### ABOUT THIS TASK:
The lines to copy are those in the listing below that contain the word "Install".

### GIVEN INFORMATION:

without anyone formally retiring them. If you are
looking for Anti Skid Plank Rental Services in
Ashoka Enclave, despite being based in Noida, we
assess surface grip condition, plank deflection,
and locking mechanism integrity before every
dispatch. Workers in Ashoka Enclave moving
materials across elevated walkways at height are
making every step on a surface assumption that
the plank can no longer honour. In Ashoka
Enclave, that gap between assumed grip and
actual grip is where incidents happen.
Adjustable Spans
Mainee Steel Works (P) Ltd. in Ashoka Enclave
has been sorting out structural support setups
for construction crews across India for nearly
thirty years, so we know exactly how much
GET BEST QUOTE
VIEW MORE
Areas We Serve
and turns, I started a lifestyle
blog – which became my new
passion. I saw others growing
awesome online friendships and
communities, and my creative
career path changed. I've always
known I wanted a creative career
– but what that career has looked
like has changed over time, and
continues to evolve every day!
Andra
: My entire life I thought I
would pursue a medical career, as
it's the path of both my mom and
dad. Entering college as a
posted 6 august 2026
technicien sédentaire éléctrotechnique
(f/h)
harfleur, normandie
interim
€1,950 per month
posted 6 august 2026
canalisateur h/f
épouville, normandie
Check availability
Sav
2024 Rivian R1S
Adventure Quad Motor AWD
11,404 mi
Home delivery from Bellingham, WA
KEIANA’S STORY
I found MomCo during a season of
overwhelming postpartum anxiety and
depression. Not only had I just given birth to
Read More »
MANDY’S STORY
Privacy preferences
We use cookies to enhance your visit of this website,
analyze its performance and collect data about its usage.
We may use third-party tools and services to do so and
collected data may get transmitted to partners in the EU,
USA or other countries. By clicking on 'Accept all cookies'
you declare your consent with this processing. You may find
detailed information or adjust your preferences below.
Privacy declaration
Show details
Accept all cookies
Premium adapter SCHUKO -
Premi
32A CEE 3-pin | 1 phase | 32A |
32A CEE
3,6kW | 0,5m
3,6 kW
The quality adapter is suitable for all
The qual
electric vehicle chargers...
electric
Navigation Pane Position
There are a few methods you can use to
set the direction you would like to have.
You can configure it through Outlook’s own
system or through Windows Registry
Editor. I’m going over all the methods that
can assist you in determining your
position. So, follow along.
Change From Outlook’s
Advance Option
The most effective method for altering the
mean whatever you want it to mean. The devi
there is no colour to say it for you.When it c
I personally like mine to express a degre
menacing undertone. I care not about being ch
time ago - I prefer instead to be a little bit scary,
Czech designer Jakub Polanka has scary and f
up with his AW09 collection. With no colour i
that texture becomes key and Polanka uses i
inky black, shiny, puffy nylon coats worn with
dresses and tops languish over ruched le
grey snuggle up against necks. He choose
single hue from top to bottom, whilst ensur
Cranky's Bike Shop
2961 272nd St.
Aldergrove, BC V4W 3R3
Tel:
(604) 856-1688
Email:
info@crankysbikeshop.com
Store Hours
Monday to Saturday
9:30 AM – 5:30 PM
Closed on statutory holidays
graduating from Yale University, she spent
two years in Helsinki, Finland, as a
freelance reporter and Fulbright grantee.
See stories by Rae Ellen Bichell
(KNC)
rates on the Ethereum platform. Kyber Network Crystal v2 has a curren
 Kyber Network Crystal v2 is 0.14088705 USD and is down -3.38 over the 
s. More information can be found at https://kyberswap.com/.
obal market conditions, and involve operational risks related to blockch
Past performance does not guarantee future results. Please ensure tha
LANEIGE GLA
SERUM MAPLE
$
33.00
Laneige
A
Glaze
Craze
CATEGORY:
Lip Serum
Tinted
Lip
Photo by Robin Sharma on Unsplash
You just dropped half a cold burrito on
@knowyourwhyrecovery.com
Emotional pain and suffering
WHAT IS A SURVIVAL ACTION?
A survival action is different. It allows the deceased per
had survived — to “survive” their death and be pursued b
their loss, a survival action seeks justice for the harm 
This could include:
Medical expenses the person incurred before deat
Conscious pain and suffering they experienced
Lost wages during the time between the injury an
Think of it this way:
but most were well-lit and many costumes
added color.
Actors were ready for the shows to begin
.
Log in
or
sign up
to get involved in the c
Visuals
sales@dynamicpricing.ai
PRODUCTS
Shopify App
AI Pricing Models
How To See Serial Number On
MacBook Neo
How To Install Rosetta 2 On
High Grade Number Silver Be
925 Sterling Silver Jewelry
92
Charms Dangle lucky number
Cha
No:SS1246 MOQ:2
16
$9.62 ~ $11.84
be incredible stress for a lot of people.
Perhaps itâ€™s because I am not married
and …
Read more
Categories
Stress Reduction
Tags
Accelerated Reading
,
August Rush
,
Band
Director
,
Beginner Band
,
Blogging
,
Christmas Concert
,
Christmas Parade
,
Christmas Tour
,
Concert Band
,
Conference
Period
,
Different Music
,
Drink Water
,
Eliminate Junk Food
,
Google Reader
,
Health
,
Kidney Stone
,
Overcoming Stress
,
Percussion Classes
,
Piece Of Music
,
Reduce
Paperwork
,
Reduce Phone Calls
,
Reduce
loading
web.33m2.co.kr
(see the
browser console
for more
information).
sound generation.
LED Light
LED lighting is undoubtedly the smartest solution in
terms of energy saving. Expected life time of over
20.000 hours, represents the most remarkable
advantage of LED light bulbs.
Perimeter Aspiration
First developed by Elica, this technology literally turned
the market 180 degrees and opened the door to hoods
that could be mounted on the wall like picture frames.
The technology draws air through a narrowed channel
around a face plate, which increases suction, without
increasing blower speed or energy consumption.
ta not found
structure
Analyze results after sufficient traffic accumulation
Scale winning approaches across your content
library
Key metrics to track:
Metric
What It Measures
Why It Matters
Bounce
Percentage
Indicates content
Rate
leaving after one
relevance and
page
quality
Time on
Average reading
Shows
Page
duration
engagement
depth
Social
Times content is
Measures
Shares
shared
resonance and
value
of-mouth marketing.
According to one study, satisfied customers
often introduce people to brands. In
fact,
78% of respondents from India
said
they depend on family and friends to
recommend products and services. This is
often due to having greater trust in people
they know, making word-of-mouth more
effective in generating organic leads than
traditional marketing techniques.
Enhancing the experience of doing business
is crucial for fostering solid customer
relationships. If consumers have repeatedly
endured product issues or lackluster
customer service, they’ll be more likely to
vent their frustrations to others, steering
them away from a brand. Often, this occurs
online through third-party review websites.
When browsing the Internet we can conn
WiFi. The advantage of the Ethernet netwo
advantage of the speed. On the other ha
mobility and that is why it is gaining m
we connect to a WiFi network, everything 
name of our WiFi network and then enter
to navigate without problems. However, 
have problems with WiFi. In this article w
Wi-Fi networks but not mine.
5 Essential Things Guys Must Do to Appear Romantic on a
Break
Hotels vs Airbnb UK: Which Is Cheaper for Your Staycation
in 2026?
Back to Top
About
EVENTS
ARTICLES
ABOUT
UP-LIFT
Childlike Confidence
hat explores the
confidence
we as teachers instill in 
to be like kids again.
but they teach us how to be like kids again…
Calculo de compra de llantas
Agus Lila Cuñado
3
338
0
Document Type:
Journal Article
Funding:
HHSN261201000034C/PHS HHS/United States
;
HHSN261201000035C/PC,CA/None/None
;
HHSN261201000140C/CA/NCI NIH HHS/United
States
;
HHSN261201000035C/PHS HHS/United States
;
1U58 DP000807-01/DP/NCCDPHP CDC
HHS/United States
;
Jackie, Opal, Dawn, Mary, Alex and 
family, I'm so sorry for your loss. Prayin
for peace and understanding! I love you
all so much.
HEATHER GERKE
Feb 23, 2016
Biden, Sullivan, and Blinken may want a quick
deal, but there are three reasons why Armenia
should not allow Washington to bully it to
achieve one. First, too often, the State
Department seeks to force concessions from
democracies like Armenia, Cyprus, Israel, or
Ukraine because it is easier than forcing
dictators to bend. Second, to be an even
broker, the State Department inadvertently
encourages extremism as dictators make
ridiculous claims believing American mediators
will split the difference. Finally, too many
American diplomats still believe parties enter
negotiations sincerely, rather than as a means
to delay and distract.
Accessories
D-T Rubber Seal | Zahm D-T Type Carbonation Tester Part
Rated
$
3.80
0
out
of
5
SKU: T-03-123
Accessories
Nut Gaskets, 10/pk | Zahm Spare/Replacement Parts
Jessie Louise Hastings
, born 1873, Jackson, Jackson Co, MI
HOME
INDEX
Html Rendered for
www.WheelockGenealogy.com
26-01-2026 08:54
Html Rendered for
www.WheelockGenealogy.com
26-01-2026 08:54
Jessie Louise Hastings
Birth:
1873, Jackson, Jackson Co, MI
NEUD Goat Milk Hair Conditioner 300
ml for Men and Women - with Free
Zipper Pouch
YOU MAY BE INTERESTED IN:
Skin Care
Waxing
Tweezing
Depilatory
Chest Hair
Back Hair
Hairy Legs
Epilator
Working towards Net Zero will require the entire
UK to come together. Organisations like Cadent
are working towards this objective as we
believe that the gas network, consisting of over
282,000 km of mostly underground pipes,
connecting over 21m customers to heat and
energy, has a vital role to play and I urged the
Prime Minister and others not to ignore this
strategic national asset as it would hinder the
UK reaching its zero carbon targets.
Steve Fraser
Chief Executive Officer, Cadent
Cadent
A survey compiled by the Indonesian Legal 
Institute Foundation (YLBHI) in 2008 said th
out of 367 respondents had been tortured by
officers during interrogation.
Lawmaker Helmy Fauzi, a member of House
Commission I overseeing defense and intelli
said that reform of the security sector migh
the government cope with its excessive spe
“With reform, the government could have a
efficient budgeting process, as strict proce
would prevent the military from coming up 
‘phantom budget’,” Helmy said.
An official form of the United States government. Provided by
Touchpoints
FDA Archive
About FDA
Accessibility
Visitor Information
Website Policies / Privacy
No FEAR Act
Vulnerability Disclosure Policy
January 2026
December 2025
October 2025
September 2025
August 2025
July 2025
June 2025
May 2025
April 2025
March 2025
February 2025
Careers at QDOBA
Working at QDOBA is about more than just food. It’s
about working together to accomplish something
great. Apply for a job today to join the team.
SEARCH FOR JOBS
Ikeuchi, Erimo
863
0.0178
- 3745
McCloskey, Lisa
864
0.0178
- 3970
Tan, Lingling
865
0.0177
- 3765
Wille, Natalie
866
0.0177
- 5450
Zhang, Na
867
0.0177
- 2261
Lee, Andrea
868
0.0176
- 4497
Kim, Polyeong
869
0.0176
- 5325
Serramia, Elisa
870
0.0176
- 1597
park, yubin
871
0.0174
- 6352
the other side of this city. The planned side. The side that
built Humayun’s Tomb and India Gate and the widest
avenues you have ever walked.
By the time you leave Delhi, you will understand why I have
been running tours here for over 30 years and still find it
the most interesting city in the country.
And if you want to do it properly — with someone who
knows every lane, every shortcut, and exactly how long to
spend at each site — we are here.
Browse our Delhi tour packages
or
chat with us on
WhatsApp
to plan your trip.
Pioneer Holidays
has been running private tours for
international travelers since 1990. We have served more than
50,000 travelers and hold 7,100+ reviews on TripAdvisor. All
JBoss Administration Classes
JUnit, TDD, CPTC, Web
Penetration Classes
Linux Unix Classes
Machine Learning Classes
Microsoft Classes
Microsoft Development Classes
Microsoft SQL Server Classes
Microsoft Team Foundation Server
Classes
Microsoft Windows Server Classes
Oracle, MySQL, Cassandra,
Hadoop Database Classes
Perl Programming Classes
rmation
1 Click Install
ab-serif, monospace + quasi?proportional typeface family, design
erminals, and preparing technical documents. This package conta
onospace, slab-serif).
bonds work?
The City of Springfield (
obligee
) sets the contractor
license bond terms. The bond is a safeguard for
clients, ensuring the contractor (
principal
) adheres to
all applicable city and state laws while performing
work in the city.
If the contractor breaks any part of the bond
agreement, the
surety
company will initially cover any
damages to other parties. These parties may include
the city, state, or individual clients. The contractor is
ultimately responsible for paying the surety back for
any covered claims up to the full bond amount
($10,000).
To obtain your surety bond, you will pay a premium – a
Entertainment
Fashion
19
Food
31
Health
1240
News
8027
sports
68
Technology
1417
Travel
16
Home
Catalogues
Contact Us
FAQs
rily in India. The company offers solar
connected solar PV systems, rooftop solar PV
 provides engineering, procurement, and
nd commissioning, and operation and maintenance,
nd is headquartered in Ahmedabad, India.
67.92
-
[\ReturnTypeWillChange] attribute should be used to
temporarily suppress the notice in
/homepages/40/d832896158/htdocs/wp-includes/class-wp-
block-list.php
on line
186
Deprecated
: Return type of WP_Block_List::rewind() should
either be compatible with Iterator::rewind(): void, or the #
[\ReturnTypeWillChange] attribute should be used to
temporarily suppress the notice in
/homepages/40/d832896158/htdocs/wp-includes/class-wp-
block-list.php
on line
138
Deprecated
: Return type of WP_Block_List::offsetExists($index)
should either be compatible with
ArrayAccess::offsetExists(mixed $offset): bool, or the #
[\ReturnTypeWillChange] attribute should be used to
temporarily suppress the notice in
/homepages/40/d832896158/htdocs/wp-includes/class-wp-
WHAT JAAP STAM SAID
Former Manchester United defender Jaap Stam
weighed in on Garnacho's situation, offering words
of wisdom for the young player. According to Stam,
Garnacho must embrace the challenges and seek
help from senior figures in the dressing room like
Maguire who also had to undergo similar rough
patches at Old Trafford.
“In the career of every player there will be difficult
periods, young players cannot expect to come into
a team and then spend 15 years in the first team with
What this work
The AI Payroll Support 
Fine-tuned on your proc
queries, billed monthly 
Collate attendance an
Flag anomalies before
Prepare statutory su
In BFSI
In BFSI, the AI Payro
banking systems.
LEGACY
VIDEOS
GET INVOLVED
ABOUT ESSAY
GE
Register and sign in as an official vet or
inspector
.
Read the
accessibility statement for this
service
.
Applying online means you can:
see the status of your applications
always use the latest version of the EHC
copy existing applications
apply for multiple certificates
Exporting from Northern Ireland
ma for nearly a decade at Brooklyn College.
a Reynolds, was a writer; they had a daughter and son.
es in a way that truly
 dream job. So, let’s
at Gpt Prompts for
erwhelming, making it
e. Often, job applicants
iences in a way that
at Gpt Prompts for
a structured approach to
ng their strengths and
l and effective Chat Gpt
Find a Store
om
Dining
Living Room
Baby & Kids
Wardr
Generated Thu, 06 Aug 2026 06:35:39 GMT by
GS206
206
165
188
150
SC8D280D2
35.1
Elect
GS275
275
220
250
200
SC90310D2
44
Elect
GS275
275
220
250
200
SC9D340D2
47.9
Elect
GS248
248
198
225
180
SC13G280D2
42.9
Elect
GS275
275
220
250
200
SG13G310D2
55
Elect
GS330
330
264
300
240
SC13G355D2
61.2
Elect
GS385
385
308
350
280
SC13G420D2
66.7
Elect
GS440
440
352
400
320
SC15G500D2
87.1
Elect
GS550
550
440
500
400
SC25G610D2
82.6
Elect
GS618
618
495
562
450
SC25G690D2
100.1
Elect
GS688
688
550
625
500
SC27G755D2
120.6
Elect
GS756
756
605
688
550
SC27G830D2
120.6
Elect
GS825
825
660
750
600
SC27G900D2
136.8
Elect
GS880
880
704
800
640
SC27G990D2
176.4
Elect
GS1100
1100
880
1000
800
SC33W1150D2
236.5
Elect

### FINISHED TASK:
How To Install Rosetta 2 On
1 Click Install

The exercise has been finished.